MIAI Deeptails Seminar : Generative Models as Data-driven Priors for Speech Enhancement
ฝัง
- เผยแพร่เมื่อ 18 พ.ย. 2024
- ABSTRACT
Generative models have recently demonstrated remarkable capabilities across various domains, including text, image, video, and audio generation, with wide-ranging applications. In the field of speech processing, these models have been actively explored to solve inverse problems such as speech enhancement, separation, and dereverberation. Two primary approaches are used to harness the power of generative models for these tasks. The first approach involves fine-tuning a pre-trained generative model using paired data (clean and corrupted speech) in a supervised manner for the specific task. The second approach, which will be the focus of this talk, leverages generative models as data-driven priors in an unsupervised manner. This approach offers several advantages: with a single generative model trained on clean speech, multiple inverse problems can be addressed without requiring additional task-specific training. Moreover, this approach tends to generalize better across different tasks. In this talk, I will review the application of variational autoencoders and diffusion models as speech priors for solving the speech enhancement problem, presenting some of our recent works in this area.
Mostafa Sadeghi
is a researcher with the Multispeech team at Inria, Nancy - Grand Est, France.

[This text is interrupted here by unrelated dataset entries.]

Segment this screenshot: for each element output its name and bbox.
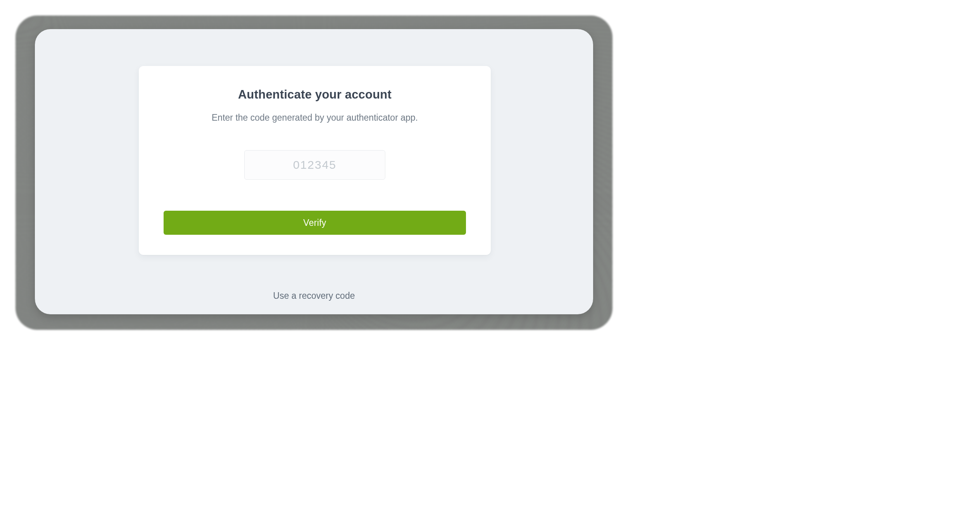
screenshot-frame: Authenticate your account Enter the code…	[16, 16, 612, 330]
auth-code-input[interactable]	[244, 150, 385, 180]
auth-card: Authenticate your account Enter the code…	[139, 66, 491, 255]
code-input-container	[164, 150, 466, 180]
recovery-link-container: Use a recovery code	[35, 291, 593, 301]
verify-button[interactable]: Verify	[164, 211, 466, 235]
auth-panel: Authenticate your account Enter the code…	[35, 29, 593, 314]
recovery-code-link[interactable]: Use a recovery code	[273, 291, 355, 301]
auth-title: Authenticate your account	[164, 88, 466, 102]
auth-subtitle: Enter the code generated by your authent…	[164, 113, 466, 123]
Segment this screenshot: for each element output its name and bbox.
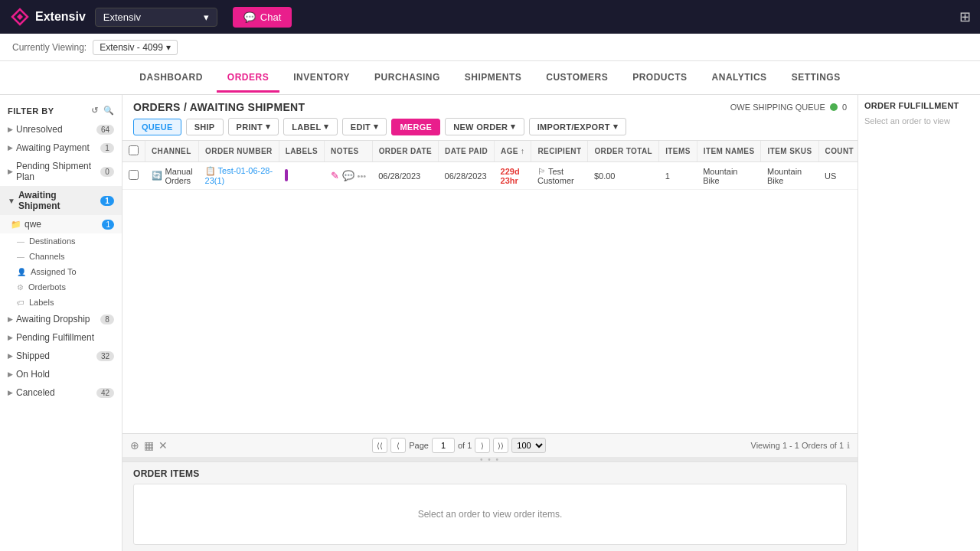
store-chevron-icon: ▾ xyxy=(166,42,171,53)
content-area: ORDERS / AWAITING SHIPMENT OWE SHIPPING … xyxy=(122,95,858,551)
row-checkbox-cell[interactable] xyxy=(122,162,145,190)
items-header[interactable]: ITEMS xyxy=(659,141,697,162)
labels-cell xyxy=(279,162,324,190)
merge-button[interactable]: MERGE xyxy=(391,119,440,135)
queue-button-label: QUEUE xyxy=(142,122,173,132)
sidebar-sub-channels[interactable]: — Channels xyxy=(0,249,122,264)
sidebar-badge-awaiting-dropship: 8 xyxy=(100,315,114,324)
viewing-info: Viewing 1 - 1 Orders of 1 ℹ xyxy=(751,441,850,451)
nav-customers[interactable]: CUSTOMERS xyxy=(535,64,619,93)
select-all-header[interactable] xyxy=(122,141,145,162)
table-header: CHANNEL ORDER NUMBER LABELS NOTES ORDER … xyxy=(122,141,858,162)
age-header[interactable]: AGE ↑ xyxy=(495,141,531,162)
filter-refresh-icon[interactable]: ↺ xyxy=(91,106,99,116)
nav-analytics[interactable]: ANALYTICS xyxy=(701,64,778,93)
order-number-header[interactable]: ORDER NUMBER xyxy=(199,141,279,162)
nav-products[interactable]: PRODUCTS xyxy=(622,64,697,93)
sidebar-label-canceled: Canceled xyxy=(16,387,55,398)
sidebar-item-awaiting-shipment[interactable]: ▼ Awaiting Shipment 1 xyxy=(0,186,122,215)
close-icon[interactable]: ✕ xyxy=(158,439,168,452)
order-date-header[interactable]: ORDER DATE xyxy=(372,141,438,162)
nav-purchasing[interactable]: PURCHASING xyxy=(364,64,451,93)
item-names-header[interactable]: ITEM NAMES xyxy=(697,141,761,162)
sidebar-sub-orderbots[interactable]: ⚙ Orderbots xyxy=(0,279,122,295)
row-checkbox[interactable] xyxy=(129,170,139,180)
next-page-button[interactable]: ⟩ xyxy=(475,438,490,453)
sidebar-sub-labels[interactable]: 🏷 Labels xyxy=(0,295,122,310)
new-order-button[interactable]: NEW ORDER ▾ xyxy=(445,118,524,135)
dash-icon: — xyxy=(17,253,24,261)
print-button[interactable]: PRINT ▾ xyxy=(228,118,279,135)
date-paid-cell: 06/28/2023 xyxy=(439,162,495,190)
order-total-cell: $0.00 xyxy=(588,162,659,190)
order-number-cell: 📋Test-01-06-28-23(1) xyxy=(199,162,279,190)
order-total-header[interactable]: ORDER TOTAL xyxy=(588,141,659,162)
edit-note-icon[interactable]: ✎ xyxy=(331,170,339,181)
nav-dashboard[interactable]: DASHBOARD xyxy=(129,64,214,93)
edit-button-label: EDIT xyxy=(351,122,371,132)
sidebar-item-pending-shipment-plan[interactable]: ▶ Pending Shipment Plan 0 xyxy=(0,157,122,186)
label-button[interactable]: LABEL ▾ xyxy=(283,118,337,135)
content-header: ORDERS / AWAITING SHIPMENT OWE SHIPPING … xyxy=(122,95,858,141)
channel-cell: 🔄 Manual Orders xyxy=(145,162,199,190)
sidebar-item-on-hold[interactable]: ▶ On Hold xyxy=(0,365,122,383)
ellipsis-icon[interactable]: ••• xyxy=(358,171,367,181)
date-paid-header[interactable]: DATE PAID xyxy=(439,141,495,162)
info-icon[interactable]: ℹ xyxy=(847,441,850,451)
order-items-title: ORDER ITEMS xyxy=(133,468,847,479)
expand-rows-icon[interactable]: ⊕ xyxy=(130,439,139,452)
edit-chevron-icon: ▾ xyxy=(374,122,378,132)
nav-inventory[interactable]: INVENTORY xyxy=(283,64,361,93)
comment-icon[interactable]: 💬 xyxy=(342,170,354,181)
right-panel-title: ORDER FULFILLMENT xyxy=(864,101,974,110)
label-chevron-icon: ▾ xyxy=(324,122,328,132)
recipient-header[interactable]: RECIPIENT xyxy=(531,141,588,162)
count-cell: US xyxy=(818,162,858,190)
import-export-button[interactable]: IMPORT/EXPORT ▾ xyxy=(529,118,626,135)
store-sub-selector[interactable]: Extensiv - 4099 ▾ xyxy=(93,40,178,55)
toolbar: QUEUE SHIP PRINT ▾ LABEL ▾ EDIT ▾ xyxy=(133,118,847,140)
items-cell: 1 xyxy=(659,162,697,190)
nav-settings[interactable]: SETTINGS xyxy=(781,64,851,93)
labels-header: LABELS xyxy=(279,141,324,162)
sidebar-group-qwe[interactable]: 📁 qwe 1 xyxy=(0,215,122,233)
store-selector[interactable]: Extensiv ▾ xyxy=(95,8,217,27)
nav-shipments[interactable]: SHIPMENTS xyxy=(454,64,533,93)
print-chevron-icon: ▾ xyxy=(266,122,270,132)
grid-icon[interactable]: ⊞ xyxy=(959,8,971,25)
last-page-button[interactable]: ⟩⟩ xyxy=(493,438,508,453)
sidebar-item-canceled[interactable]: ▶ Canceled 42 xyxy=(0,383,122,402)
table-row[interactable]: 🔄 Manual Orders 📋Test-01-06-28-23(1) xyxy=(122,162,858,190)
main-layout: FILTER BY ↺ 🔍 ▶ Unresolved 64 ▶ Awaiting… xyxy=(0,95,980,551)
ship-button[interactable]: SHIP xyxy=(186,119,224,135)
nav-orders[interactable]: ORDERS xyxy=(217,64,279,93)
per-page-select[interactable]: 25 50 100 250 xyxy=(511,438,546,453)
edit-button[interactable]: EDIT ▾ xyxy=(342,118,387,135)
sidebar-sub-assigned-to[interactable]: 👤 Assigned To xyxy=(0,264,122,279)
sidebar-item-pending-fulfillment[interactable]: ▶ Pending Fulfillment xyxy=(0,328,122,347)
grid-view-icon[interactable]: ▦ xyxy=(144,439,154,452)
sidebar-label-orderbots: Orderbots xyxy=(28,282,66,292)
page-number-input[interactable] xyxy=(432,438,455,453)
sidebar-item-awaiting-payment[interactable]: ▶ Awaiting Payment 1 xyxy=(0,139,122,157)
prev-page-button[interactable]: ⟨ xyxy=(390,438,406,453)
breadcrumb: ORDERS / AWAITING SHIPMENT xyxy=(133,101,305,113)
order-number-link[interactable]: 📋Test-01-06-28-23(1) xyxy=(205,166,273,185)
sidebar-item-awaiting-dropship[interactable]: ▶ Awaiting Dropship 8 xyxy=(0,310,122,328)
chat-button[interactable]: 💬 Chat xyxy=(233,7,292,28)
sidebar-label-awaiting-payment: Awaiting Payment xyxy=(16,142,90,153)
filter-search-icon[interactable]: 🔍 xyxy=(103,106,115,116)
new-order-label: NEW ORDER xyxy=(453,122,508,132)
queue-button[interactable]: QUEUE xyxy=(133,119,181,135)
select-all-checkbox[interactable] xyxy=(129,145,139,155)
footer-bar: ⊕ ▦ ✕ ⟨⟨ ⟨ Page of 1 ⟩ ⟩⟩ 25 50 100 250 xyxy=(122,433,858,457)
sidebar-item-shipped[interactable]: ▶ Shipped 32 xyxy=(0,347,122,365)
sidebar-item-unresolved[interactable]: ▶ Unresolved 64 xyxy=(0,120,122,139)
item-skus-header[interactable]: ITEM SKUS xyxy=(761,141,818,162)
count-header[interactable]: COUNT xyxy=(818,141,858,162)
top-bar: Extensiv Extensiv ▾ 💬 Chat ⊞ xyxy=(0,0,980,34)
first-page-button[interactable]: ⟨⟨ xyxy=(372,438,387,453)
sidebar-label-on-hold: On Hold xyxy=(16,369,50,380)
sidebar-sub-destinations[interactable]: — Destinations xyxy=(0,233,122,249)
nav-bar: DASHBOARD ORDERS INVENTORY PURCHASING SH… xyxy=(0,61,980,95)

He received his PhD from Sharif University of Technology, Tehran, Iran, in April 2018. He has been a visiting PhD scholar at the Information Science and Engineering Department, KTH, Stockholm, Sweden, from 2016 to 2017, and later, a research engineer at the Automatic Control Department. From August 2018 to October 2020, he was a postdoctoral researcher with the Perception team at Inria, Grenoble, collaborating with Radu Horaud and Xavier Alameda-Pineda. His current research focuses on robust audio-visual speech processing, particularly speech enhancement and separation, leveraging the synergy between deep neural networks and probabilistic machine learning approaches.